--- Data to use ---

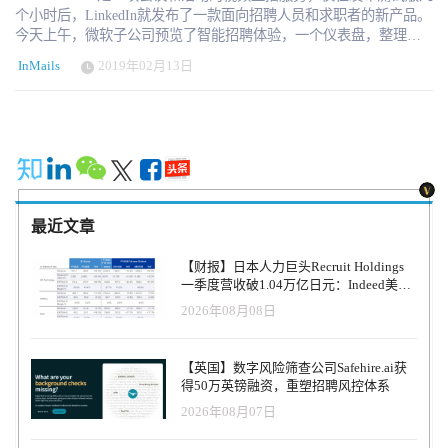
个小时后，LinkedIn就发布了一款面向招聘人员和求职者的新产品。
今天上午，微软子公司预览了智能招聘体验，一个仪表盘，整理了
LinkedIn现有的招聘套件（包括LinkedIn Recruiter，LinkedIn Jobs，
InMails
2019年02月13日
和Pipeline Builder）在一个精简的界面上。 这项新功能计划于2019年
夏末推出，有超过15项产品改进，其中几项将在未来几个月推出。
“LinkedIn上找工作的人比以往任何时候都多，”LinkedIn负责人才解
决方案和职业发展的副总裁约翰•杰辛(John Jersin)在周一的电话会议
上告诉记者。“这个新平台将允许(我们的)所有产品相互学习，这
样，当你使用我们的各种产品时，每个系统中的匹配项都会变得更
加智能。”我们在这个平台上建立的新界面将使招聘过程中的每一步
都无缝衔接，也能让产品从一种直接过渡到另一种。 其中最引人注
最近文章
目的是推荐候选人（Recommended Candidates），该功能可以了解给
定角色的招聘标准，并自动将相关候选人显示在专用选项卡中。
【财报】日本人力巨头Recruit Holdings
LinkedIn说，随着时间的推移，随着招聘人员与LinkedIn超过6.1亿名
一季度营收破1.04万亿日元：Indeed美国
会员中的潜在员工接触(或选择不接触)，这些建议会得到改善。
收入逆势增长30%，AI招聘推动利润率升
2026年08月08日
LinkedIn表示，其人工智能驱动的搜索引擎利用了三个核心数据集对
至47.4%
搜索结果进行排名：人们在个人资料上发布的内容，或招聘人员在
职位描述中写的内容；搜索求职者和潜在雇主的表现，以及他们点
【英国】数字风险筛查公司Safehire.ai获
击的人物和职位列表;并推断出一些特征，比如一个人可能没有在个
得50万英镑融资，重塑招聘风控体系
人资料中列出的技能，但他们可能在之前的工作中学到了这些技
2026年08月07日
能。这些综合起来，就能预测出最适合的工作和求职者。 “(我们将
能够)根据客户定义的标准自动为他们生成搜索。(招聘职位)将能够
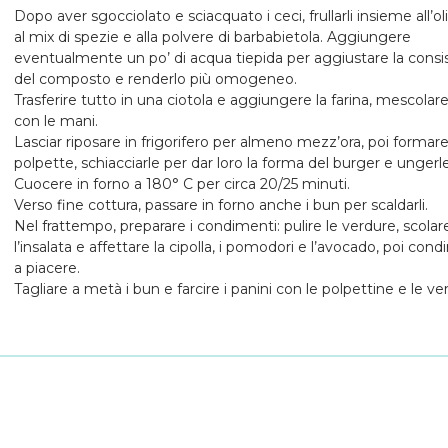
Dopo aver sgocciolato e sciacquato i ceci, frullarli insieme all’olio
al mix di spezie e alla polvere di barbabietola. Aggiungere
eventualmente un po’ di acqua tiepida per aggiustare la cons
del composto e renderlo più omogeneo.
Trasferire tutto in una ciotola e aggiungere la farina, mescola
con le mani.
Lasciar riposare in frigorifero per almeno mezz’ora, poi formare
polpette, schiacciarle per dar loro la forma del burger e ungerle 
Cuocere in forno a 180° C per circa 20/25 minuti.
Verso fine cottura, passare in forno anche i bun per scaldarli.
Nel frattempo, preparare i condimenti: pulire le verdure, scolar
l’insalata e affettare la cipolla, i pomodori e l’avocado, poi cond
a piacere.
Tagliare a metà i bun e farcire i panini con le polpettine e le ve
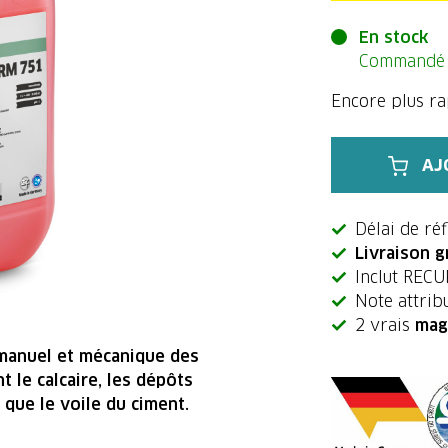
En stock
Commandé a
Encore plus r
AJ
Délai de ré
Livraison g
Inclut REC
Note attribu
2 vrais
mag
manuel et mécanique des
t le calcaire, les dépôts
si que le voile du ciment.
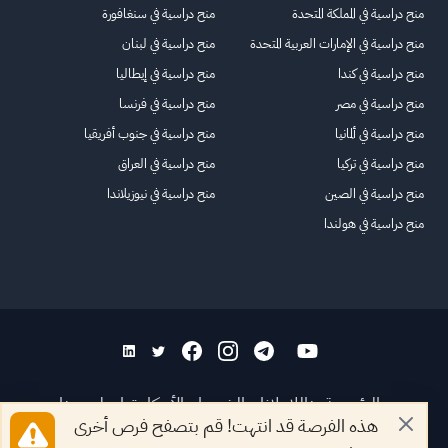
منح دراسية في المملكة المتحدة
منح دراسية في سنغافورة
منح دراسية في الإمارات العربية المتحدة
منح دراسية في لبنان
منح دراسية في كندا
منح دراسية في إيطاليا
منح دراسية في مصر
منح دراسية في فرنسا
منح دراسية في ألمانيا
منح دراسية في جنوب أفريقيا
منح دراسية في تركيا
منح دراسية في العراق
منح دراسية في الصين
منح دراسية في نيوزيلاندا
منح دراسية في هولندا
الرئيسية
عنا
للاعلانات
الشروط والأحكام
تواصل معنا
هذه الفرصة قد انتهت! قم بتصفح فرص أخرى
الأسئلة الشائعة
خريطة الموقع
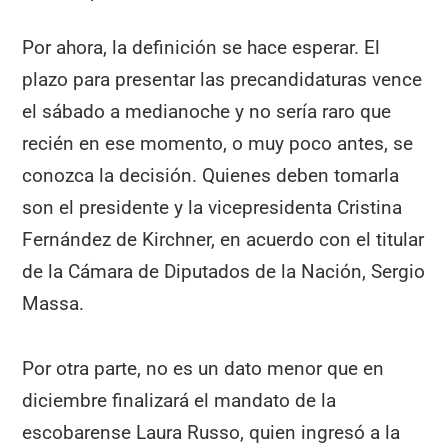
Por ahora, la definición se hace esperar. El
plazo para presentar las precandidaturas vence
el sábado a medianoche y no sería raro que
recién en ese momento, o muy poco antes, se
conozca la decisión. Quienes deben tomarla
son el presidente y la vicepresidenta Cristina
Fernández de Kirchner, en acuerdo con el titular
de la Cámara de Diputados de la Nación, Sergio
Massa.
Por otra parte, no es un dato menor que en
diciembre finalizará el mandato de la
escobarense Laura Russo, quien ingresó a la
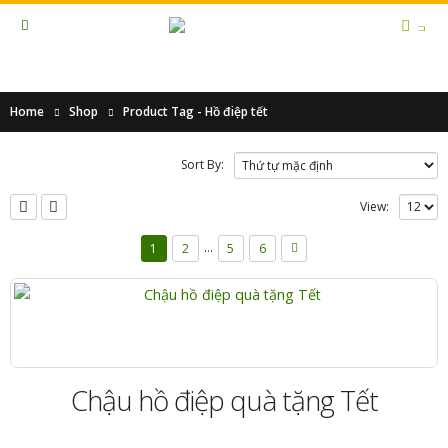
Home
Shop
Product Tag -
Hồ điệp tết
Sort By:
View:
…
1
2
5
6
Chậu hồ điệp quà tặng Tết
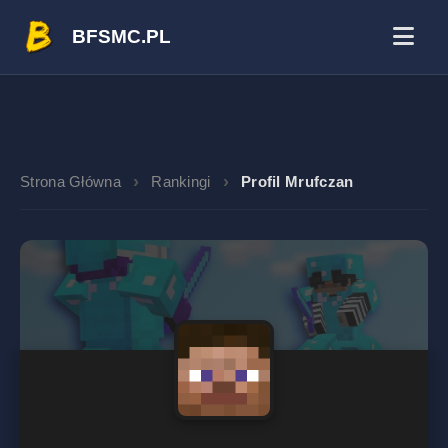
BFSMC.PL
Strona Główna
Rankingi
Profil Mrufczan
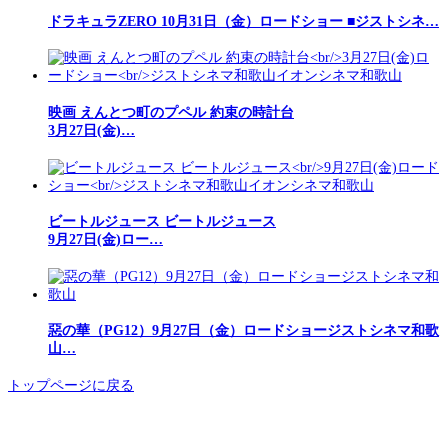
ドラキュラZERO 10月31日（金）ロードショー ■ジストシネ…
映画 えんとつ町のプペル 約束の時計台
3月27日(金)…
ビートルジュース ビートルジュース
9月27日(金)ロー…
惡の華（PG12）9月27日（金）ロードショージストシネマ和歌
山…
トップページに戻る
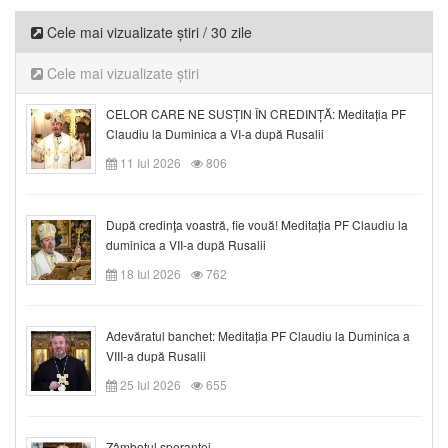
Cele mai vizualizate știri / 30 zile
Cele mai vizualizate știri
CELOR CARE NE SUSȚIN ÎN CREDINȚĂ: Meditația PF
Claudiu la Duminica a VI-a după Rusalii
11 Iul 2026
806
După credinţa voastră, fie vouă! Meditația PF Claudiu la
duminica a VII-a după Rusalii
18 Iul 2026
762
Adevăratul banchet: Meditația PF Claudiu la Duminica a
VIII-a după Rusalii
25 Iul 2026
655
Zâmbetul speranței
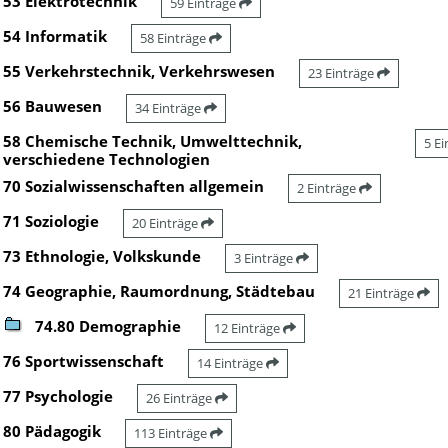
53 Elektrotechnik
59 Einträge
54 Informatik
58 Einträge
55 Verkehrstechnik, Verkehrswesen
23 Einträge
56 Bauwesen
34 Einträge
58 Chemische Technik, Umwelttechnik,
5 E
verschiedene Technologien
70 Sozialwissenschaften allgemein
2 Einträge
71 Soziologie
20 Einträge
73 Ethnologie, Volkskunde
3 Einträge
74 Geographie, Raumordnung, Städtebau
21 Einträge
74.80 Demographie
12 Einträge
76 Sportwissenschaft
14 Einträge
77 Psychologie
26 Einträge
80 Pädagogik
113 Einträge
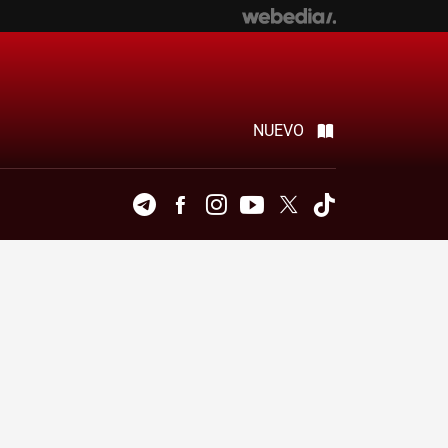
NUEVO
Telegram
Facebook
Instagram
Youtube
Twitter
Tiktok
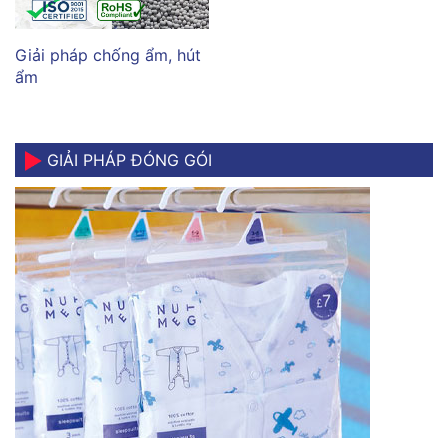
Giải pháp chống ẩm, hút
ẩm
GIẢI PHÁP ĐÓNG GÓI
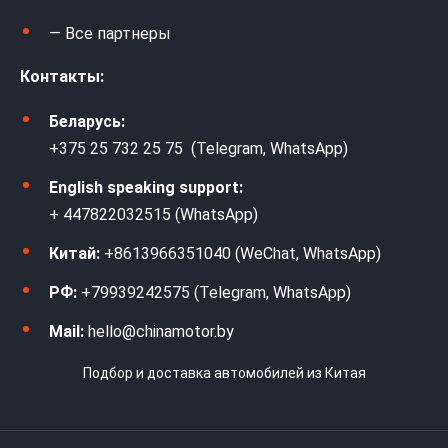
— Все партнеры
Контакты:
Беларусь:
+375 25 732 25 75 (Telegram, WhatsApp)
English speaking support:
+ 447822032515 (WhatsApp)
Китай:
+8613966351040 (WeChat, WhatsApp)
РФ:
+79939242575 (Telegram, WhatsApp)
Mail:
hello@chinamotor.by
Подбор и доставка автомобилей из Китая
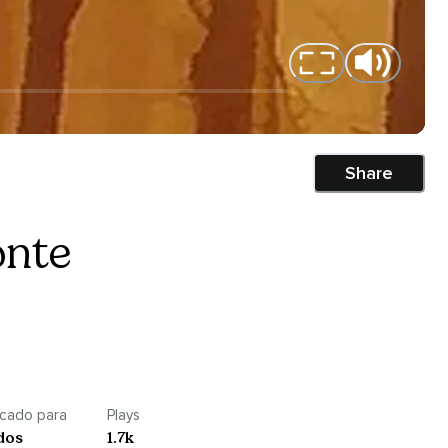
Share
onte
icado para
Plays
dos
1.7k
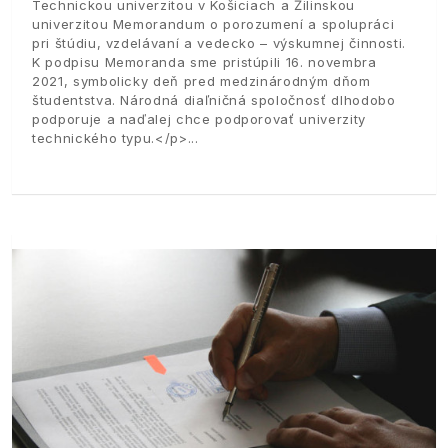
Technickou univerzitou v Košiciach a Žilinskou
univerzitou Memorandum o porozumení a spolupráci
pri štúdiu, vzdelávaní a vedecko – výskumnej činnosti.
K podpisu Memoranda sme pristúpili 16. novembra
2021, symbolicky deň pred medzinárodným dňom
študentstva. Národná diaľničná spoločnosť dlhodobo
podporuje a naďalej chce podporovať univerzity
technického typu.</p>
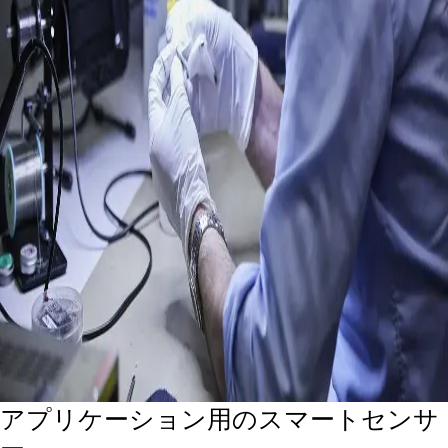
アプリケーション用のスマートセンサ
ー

---

Instructions to follow » What lines above mention "Einträge"? Copy each one.

Answer for this exercise »
59 Einträge
58 Einträge
23 Einträge
34 Einträge
2 Einträge
20 Einträge
3 Einträge
21 Einträge
12 Einträge
14 Einträge
26 Einträge
113 Einträge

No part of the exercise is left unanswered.